▸ **Exercise material**:
--- START ---

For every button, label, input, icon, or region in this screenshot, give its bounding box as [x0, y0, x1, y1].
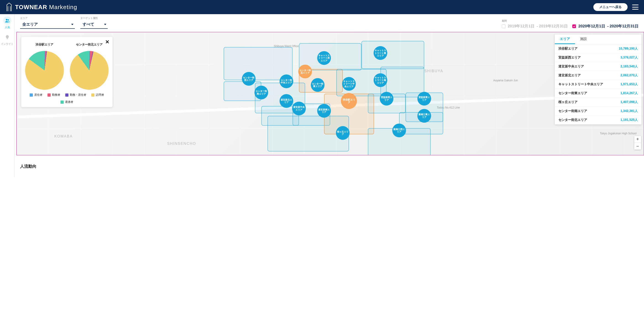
hamburger-menu-icon[interactable] [632, 5, 638, 10]
legend-item: 勤務・居住者 [65, 93, 86, 97]
legend-swatch-icon [65, 93, 68, 97]
brand-logo: TOWNEAR Marketing [6, 3, 77, 12]
chevron-down-icon [104, 24, 106, 25]
sidebar-item-insight[interactable]: インサイト [0, 33, 14, 46]
map-container[interactable]: Shibuya Ward OfficeSHIBUYAKOMABASHINSENC… [16, 32, 644, 155]
area-row-value: 1,407,098人 [620, 100, 638, 104]
pie-title: センター街北エリア [76, 41, 103, 48]
area-marker[interactable]: センター街中央エリア [280, 75, 293, 88]
area-marker[interactable]: 宮益坂東エリア [418, 92, 431, 106]
legend-item: 勤務者 [48, 93, 60, 97]
area-marker[interactable]: 宮益坂西エリア [380, 92, 394, 106]
area-list-row[interactable]: センター街東エリア1,814,267人 [555, 89, 642, 98]
zoom-in-button[interactable]: + [634, 136, 641, 143]
legend-swatch-icon [91, 93, 94, 97]
area-list-row[interactable]: 宮益坂西エリア3,378,027人 [555, 53, 642, 62]
pie-legend: 居住者勤務者勤務・居住者訪問者通過者 [25, 93, 109, 104]
area-polygon[interactable] [224, 47, 292, 80]
svg-point-1 [8, 20, 9, 21]
sidebar-item-label: インサイト [1, 42, 14, 46]
legend-item: 通過者 [60, 100, 73, 104]
legend-label: 通過者 [65, 100, 73, 104]
area-marker[interactable]: 新南口東エリア [418, 109, 431, 123]
area-row-name: キャットストリート中央エリア [558, 82, 603, 86]
legend-label: 居住者 [34, 93, 42, 97]
period-a-checkbox[interactable] [502, 25, 506, 28]
pie-popup: ✕ 渋谷駅エリアセンター街北エリア 居住者勤務者勤務・居住者訪問者通過者 [21, 37, 112, 107]
app-header: TOWNEAR Marketing メニューへ戻る [0, 0, 644, 14]
area-row-name: 道玄坂北エリア [558, 73, 581, 78]
area-list-row[interactable]: 道玄坂北エリア2,062,070人 [555, 71, 642, 80]
area-list-row[interactable]: 道玄坂中央エリア2,183,549人 [555, 62, 642, 71]
area-list-row[interactable]: キャットストリート中央エリア1,971,653人 [555, 80, 642, 89]
area-row-name: 渋谷駅エリア [558, 47, 578, 51]
area-marker[interactable]: キャットストリート南エリア [374, 73, 387, 87]
map-poi-label: KOMABA [54, 134, 72, 138]
area-select[interactable]: 全エリア [20, 21, 75, 29]
area-row-name: 宮益坂西エリア [558, 56, 581, 60]
area-marker[interactable]: 渋谷駅エリア [341, 93, 357, 109]
area-marker[interactable]: センター街南エリア [254, 86, 268, 99]
pie-title: 渋谷駅エリア [36, 41, 54, 48]
area-row-name: センター街南エリア [558, 109, 587, 113]
filter-area-label: エリア [20, 17, 75, 20]
period-b: 2020年12月1日 - 2020年12月31日 [572, 24, 638, 29]
legend-label: 勤務・居住者 [70, 93, 86, 97]
filter-attr-label: ターゲット属性 [80, 17, 108, 20]
period-a-range[interactable]: 2019年12月1日 - 2019年12月31日 [508, 24, 568, 29]
area-marker[interactable]: 道玄坂北エリア [280, 94, 293, 108]
area-list-row[interactable]: センター街南エリア1,342,381人 [555, 107, 642, 116]
pie-chart [25, 51, 64, 90]
area-marker[interactable]: キャットストリート西エリア [317, 51, 331, 65]
area-list-row[interactable]: センター街北エリア1,191,525人 [555, 116, 642, 125]
area-marker[interactable]: センター街西エリア [242, 72, 256, 86]
area-marker[interactable]: 道玄坂中央エリア [292, 102, 306, 115]
area-row-value: 2,062,070人 [620, 73, 638, 78]
map-poi-label: SHINSENCHO [167, 142, 196, 146]
legend-swatch-icon [60, 101, 64, 104]
legend-label: 訪問者 [96, 93, 104, 97]
area-list-row[interactable]: 渋谷駅エリア10,789,190人 [555, 44, 642, 53]
panel-tab[interactable]: 施設 [575, 35, 592, 44]
panel-tab[interactable]: エリア [555, 35, 575, 44]
sidebar-item-people-flow[interactable]: 人流 [0, 17, 14, 29]
filter-period-label: 期間 [502, 19, 638, 23]
map-poi-label: Tokyo Jogakukan High School [600, 132, 637, 135]
area-row-value: 3,378,027人 [620, 56, 638, 60]
area-marker[interactable]: キャットストリート東エリア [374, 46, 387, 60]
trend-section: 人流動向 [14, 155, 644, 177]
area-marker[interactable]: センター街東エリア [311, 78, 324, 92]
area-marker[interactable]: キャットストリート中央エリア [342, 77, 356, 91]
header-right: メニューへ戻る [593, 3, 638, 11]
legend-item: 訪問者 [91, 93, 104, 97]
area-row-name: センター街東エリア [558, 91, 587, 95]
area-row-value: 2,183,549人 [620, 64, 638, 69]
logo-mark-icon [6, 3, 13, 12]
area-marker[interactable]: 道玄坂南エリア [317, 104, 331, 118]
area-row-name: 道玄坂中央エリア [558, 64, 584, 69]
area-list-panel: エリア施設 渋谷駅エリア10,789,190人宮益坂西エリア3,378,027人… [555, 35, 642, 125]
period-b-range[interactable]: 2020年12月1日 - 2020年12月31日 [578, 24, 638, 29]
legend-swatch-icon [30, 93, 33, 97]
left-sidebar: 人流 インサイト [0, 14, 14, 177]
svg-point-0 [6, 19, 7, 21]
area-polygon[interactable] [362, 41, 424, 69]
area-list-row[interactable]: 桜ヶ丘エリア1,407,098人 [555, 98, 642, 107]
area-row-value: 1,971,653人 [620, 82, 638, 86]
pie-chart [70, 51, 109, 90]
area-row-value: 1,342,381人 [620, 109, 638, 113]
area-marker[interactable]: センター街北エリア [298, 65, 312, 78]
zoom-out-button[interactable]: − [634, 143, 641, 150]
period-b-checkbox[interactable] [572, 25, 576, 28]
area-row-value: 1,814,267人 [620, 91, 638, 95]
attribute-select[interactable]: すべて [80, 21, 108, 29]
legend-item: 居住者 [30, 93, 42, 97]
area-row-name: 桜ヶ丘エリア [558, 100, 578, 104]
period-a: 2019年12月1日 - 2019年12月31日 [502, 24, 568, 29]
area-marker[interactable]: 新南口西エリア [392, 124, 406, 137]
close-icon[interactable]: ✕ [105, 39, 109, 45]
back-to-menu-button[interactable]: メニューへ戻る [593, 3, 628, 11]
area-row-value: 1,191,525人 [620, 118, 638, 122]
area-marker[interactable]: 桜ヶ丘エリア [336, 126, 350, 140]
sidebar-item-label: 人流 [5, 26, 10, 29]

--- END ---

▸ **What is being asked**:
Where does the word "menu" appear in the records? Copy every line that holds it.

▸ **Response to this exercise**:
hamburger-menu-icon[interactable] [632, 5, 638, 10]
back-to-menu-button[interactable]: メニューへ戻る [593, 3, 628, 11]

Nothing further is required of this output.